§ **Task details**: In exact form, please repeat the records from their opening line down to the line with "В будущем мы обнародуем удоб", including that line.

§ **Provided data**:
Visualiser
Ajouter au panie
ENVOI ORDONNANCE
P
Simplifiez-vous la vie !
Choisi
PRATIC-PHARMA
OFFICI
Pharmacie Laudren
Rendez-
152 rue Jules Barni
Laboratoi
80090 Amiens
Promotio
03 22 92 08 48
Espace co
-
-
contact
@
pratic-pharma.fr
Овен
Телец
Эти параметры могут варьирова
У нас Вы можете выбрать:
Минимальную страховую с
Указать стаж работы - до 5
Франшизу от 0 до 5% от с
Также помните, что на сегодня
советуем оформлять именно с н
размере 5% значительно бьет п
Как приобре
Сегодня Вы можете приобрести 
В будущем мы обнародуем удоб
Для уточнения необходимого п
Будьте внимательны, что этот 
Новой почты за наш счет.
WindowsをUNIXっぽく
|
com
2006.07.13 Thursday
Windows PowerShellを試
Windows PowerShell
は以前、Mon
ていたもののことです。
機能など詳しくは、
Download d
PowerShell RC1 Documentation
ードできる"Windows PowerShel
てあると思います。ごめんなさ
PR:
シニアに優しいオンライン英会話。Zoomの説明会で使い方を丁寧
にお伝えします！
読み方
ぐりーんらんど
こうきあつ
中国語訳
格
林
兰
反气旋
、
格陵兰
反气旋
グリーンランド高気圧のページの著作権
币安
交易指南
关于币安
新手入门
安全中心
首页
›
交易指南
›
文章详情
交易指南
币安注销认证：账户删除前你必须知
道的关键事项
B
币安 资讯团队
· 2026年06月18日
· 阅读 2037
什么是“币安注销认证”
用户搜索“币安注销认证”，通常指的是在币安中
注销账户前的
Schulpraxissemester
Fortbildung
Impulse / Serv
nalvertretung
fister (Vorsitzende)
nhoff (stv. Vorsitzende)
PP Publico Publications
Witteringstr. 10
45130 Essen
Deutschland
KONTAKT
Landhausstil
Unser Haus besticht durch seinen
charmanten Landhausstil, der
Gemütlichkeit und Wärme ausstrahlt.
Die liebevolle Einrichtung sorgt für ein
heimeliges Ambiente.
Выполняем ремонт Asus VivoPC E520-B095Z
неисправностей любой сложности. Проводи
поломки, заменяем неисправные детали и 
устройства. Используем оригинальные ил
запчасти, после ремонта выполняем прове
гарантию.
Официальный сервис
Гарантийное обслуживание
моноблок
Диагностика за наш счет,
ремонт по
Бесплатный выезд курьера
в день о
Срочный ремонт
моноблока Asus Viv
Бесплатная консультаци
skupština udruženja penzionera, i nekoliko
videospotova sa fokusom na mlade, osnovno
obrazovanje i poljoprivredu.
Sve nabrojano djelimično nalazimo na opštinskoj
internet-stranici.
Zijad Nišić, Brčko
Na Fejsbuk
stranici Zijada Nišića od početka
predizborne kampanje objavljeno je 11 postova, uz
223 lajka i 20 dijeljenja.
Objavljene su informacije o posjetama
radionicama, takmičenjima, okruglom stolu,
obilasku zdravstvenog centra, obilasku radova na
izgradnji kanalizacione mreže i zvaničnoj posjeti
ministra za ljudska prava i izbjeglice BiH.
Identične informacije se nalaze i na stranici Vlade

§ **Answer to this exercise**:
Visualiser
Ajouter au panie
ENVOI ORDONNANCE
P
Simplifiez-vous la vie !
Choisi
PRATIC-PHARMA
OFFICI
Pharmacie Laudren
Rendez-
152 rue Jules Barni
Laboratoi
80090 Amiens
Promotio
03 22 92 08 48
Espace co
-
-
contact
@
pratic-pharma.fr
Овен
Телец
Эти параметры могут варьирова
У нас Вы можете выбрать:
Минимальную страховую с
Указать стаж работы - до 5
Франшизу от 0 до 5% от с
Также помните, что на сегодня
советуем оформлять именно с н
размере 5% значительно бьет п
Как приобре
Сегодня Вы можете приобрести 
В будущем мы обнародуем удоб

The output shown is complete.